In so many ways, if you look at my approach to the book, it is broken into three parts: innocence, transgression, and atonement. The facts that I am also coming out this time makes it easier for me. Maybe if I had published it as a youth, there would have been only two Stations of the Cross (laughs). But what we have here are three Stations of the Cross. I am a Christian –three is the number of perfect manifestation. We have the Trinity: the God, the Father and the Holy Spirit. In the composition of the human being, we have the spirit, the soul and the body.

In life, too, we have the three stages: childhood (innocence), teenager/youth (a stage when it is very difficult to exercise parental control and even self-discipline) and adulthood (which is the stage you look at your adolescent and youthful years and laugh at your mistake, and begin to take decisions adults take and also take responsibility). At that stage, you are not only worried about yourself anymore; you are also worried about the community of humanity.

If you read dispossessed, it takes off from the days of innocence when my I was trying to introduce myself, to find my footing in life, look at my childhood, the memories that I cherish, and fantasise what it means to be a boy when I was a boy. “Dear Mama” is something I took from Tupac Shakur’s song, “Dear Mama”. After that stage of innocence, which is represented here, next comes “transgression” in which you find love poems. Some are tortured, some are celebratory, while some of them are actually me as the poet-persona looking at my relationship with my country, Nigeria; and  Nigeria has been a wayward lover to me, not keeping her promises to me, breaking my heart when I least expect that, and disappointing me in so many ways. But, in one or two of the poems, you will also see me declaring my love for my country, the country of my birth, and saying, ‘this love will not accept defeat,’ because you can’t put a knife between me and my country. Which country again do I have?

These poems should be read not just the way they appear, because they are poems that are driven by imageries, because I see myself as somebody who has benefitted so much from the imagist movement that Ezra Pound and T.S. Eliot propounded. That’s why I said, when you read my poem, you see a lot of imageries; you see a lot of metaphors, so much that makes you realise that this poet is saying this but he also means this or that.

When you move from “transgression” and you get to the “atonement” part, that is where I engage Biafra. “Dispossessed” itself is a poem of five parts. It takes off from the Biafran genocide and then moves to Nigeria –the dilemma –how did we manage the promise of immediate post-independence? It moves to Africa.  At some point, I was asking, are we the only colonised people in the world, because our contemporaries have shrugged off the cobwebs of their colonial past and they have moved into a new dawn of self-validation and fulfillment. We are still struggling, and, in some parts of Africa, we are actually experiencing a recrudescence of colonialism in the sense that the Chinese are moving in and putting the manacles on our brothers, especially in the eastern part of Africa, with economic colonialism.
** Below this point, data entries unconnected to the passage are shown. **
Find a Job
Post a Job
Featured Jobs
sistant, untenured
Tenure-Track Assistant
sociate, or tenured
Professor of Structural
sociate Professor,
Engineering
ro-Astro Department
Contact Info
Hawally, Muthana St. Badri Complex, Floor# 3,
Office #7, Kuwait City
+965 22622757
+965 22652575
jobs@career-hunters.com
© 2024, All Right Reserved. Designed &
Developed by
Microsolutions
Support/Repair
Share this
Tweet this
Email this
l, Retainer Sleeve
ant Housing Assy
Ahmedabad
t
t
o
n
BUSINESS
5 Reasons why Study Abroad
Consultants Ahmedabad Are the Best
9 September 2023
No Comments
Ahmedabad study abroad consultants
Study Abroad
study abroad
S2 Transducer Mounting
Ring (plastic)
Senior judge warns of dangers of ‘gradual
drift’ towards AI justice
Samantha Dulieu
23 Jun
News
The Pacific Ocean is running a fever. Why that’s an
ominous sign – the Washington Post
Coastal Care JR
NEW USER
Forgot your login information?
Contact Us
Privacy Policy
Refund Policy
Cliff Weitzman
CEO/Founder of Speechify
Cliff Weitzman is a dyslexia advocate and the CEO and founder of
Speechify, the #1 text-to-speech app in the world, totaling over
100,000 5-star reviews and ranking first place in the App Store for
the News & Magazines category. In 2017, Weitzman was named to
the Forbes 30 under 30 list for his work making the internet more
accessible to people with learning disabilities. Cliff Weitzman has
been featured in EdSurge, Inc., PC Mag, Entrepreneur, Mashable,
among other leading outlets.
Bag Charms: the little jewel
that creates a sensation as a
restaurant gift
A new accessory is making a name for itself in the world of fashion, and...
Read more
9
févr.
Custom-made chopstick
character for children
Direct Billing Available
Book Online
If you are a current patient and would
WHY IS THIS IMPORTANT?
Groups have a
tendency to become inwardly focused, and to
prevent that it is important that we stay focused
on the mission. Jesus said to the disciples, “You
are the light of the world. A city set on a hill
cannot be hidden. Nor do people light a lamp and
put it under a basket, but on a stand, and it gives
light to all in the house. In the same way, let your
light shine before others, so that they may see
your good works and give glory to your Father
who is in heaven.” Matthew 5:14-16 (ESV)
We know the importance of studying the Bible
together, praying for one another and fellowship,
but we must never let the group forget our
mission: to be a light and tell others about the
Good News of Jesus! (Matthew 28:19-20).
What’s your relationship with Chris Okigbo, for I notice your prosody and imageries have Okigboeque patina. Also, you have a poem on Idoto, his hometown –a panegyric.

Okigbo was one of my strongest influences. You may also recall that I organised, along with my friend, Odili Ujubuonu, the yearly Okigbo poetry festival in his hometown –Return to Idoto. I wouldn’t be involved in such a programme to immortalise Okigbo if I wasn’t deeply influenced by Okigbo’s writings. So my relationship with Okigbo is between a master and a pupil. Of course, I have my distinct voice, but I love the kind of poetry Okigbo wrote. Okigbo wrote poems in manner very rare in the sense that Okigbo himself said something to the effect that he wanted anyone who read his poems to share in the experience. He said he was not trying to pass a meaning but wanted to share his experience.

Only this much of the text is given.